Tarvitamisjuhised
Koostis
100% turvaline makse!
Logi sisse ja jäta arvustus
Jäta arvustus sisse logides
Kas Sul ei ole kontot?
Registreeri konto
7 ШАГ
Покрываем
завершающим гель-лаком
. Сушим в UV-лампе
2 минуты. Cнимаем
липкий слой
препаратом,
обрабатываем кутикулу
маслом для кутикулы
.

...

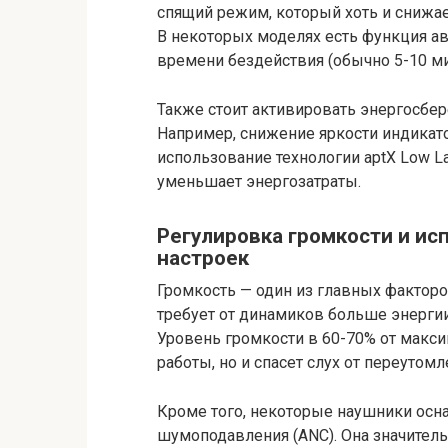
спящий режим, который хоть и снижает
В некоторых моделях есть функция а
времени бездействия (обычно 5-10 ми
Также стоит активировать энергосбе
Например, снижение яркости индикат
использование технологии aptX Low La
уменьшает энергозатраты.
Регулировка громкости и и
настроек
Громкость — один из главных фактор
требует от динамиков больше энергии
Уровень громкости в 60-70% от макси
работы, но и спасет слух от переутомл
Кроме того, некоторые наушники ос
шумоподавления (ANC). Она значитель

Work to complete:
The records are given above. Copy each line in them that holds "arvustus".

Exercise response:
Logi sisse ja jäta arvustus
Jäta arvustus sisse logides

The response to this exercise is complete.